The request was unusual. A neighbor who has never been on an ATV adventure approached me about an ATV ride for their anniversary.
Always looking for a riding buddy, and in this case my wife would come along on a real double date, I took them up on it. We chose Manti and the Arapeen Trails for this inaugural experience.
In planning a route for our friends, Rick and Debbie Worthen, I thought, why give them a plain old vanilla ride? My four-place Kawasaki Teryx is set up as street-legal so we set out south down Main Street to the end of town and turned up the Sheep Trail.
The Sheep Trail starts out with a short steep climb and proceeds to climb some 2,600 feet to the 9,000 foot level. The views of the valley are worth stopping to see. The chance to take a break after that long climb was also welcome.
Debbie was quick to ask, “Would you call that extreme or what?” I replied that it was about intermediate. Her response was simple — “I’m glad I wasn’t driving!”
This was the first ridge. The Sheep Trail goes over five ridges on a climb to the Skyline Trail at the top of the Manti-La Sal Mountains. After crossing each ridge, the trail drops down into a saddle with amazing views down into Mayfield Canyon on the south and Manti Canyon on the north.
After repeating the ridge crossings, the sixth ridge presented itself as a long rocky climb on a narrow crest that elicits a sigh of relief as the trail smooths out and joins the Skyline Trail. Debbie whispered almost inaudibly, “If I had been driving, we would still be sitting at the bottom.”
We headed north on the Skyline enjoying the views from the top. This trail travels some 58 miles without dropping below 10,000 feet so the changing views are worth the trip.
We came around Jet Fox Reservoir and stopped at Snow Lake before dropping back down toward Logger’s Fork Reservoir. The reservoir is situated at the bottom of Elk’s Knoll and is fed by Logger’s Fork Creek. We rounded the knoll and crossed the creek on the north side of the mountain as we headed down the canyon.
Spotting another UTV coming up the trail, we pulled over to let them pass. Not being in a hurry, this couple stopped a minute to get acquainted. We have met the nicest people on the trail.

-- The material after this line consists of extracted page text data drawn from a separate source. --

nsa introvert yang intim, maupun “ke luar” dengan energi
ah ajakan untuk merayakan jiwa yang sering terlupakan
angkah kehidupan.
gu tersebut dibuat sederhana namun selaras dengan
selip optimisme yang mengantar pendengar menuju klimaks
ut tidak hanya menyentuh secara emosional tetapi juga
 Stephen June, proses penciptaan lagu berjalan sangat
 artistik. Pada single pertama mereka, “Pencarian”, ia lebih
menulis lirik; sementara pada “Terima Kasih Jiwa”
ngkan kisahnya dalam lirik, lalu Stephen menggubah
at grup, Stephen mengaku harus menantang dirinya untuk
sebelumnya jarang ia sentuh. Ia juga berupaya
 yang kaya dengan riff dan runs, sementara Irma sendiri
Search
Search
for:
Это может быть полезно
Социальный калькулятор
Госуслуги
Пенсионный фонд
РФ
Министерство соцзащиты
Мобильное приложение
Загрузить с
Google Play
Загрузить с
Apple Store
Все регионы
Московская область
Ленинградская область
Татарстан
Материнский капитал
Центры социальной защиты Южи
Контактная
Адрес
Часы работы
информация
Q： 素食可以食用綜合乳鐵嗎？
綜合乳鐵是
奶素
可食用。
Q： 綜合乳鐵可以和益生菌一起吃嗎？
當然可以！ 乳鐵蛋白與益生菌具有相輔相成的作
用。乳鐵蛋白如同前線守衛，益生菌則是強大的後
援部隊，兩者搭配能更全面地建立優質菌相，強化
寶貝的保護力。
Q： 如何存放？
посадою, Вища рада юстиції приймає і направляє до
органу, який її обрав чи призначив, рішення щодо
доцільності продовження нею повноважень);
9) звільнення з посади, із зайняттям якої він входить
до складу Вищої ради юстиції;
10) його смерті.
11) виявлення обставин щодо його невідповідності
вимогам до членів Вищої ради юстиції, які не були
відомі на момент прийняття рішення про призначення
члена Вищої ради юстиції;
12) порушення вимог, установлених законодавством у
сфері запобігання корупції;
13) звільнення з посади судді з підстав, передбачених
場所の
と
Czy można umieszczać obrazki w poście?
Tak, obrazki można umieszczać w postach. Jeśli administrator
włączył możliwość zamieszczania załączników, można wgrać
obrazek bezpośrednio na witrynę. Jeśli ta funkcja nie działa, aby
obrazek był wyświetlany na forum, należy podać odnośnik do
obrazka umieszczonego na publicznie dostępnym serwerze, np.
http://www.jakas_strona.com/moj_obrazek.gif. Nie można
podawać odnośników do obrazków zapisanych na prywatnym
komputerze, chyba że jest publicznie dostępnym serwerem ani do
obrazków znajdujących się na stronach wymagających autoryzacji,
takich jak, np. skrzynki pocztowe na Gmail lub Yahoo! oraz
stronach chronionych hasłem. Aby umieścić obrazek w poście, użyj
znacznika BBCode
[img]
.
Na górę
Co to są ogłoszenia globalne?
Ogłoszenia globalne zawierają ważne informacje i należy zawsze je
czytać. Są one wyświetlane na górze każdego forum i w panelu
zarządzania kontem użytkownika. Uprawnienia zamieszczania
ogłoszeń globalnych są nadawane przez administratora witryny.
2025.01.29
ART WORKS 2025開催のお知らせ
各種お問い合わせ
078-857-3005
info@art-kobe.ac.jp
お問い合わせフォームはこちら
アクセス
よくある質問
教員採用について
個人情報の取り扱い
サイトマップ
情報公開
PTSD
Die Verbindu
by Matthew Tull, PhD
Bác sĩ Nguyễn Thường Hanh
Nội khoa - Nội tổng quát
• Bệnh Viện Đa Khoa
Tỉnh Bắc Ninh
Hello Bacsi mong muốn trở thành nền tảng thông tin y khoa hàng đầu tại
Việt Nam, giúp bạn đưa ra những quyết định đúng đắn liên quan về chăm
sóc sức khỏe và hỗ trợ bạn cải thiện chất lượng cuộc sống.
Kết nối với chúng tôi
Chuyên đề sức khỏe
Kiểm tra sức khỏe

When I asked where they were headed, he said, “We don’t know.” They were just out enjoying the backcountry. Before continuing their ride, they told us about a cabin and a waterfall that we knew nothing about. We set out to see them for ourselves.
We found the cabin perched on the side of the mountain at the 9,000-foot level. Referred to as the John R. Nielson cabin, it was built in 1949 as a hunting and recreational property on public land. It is now open to the public by reservations made at the city building in Manti.
It is a real mountain cabin built with hand tools because of its remote location. We chose to eat our lunch on the roughhewn logs that made up a picnic table in front which overlooks the canyon.
While we were there, the descendants of the cabin builders arrived and invited us to take a look inside. It is about as cozy as a storybook cabin could be. We enjoyed talking with them and then continued on our ride.
We found the waterfall we had learned about high up on the side of the canyon to the north. We would have missed it, but the people we had met showed us a photo they had taken with their phone so we knew where to look.
We came out on a trail marked No. 37 which took us down into Ephraim. We got gas at the Maverik and headed back to Manti finishing a ride of about 50 miles.
I am happy to say that the Worthen’s really enjoyed the adventure. When you go, take plenty of water, keep the rubber side down, and if you have a four-place UTV, you could be a part of someone’s anniversary present.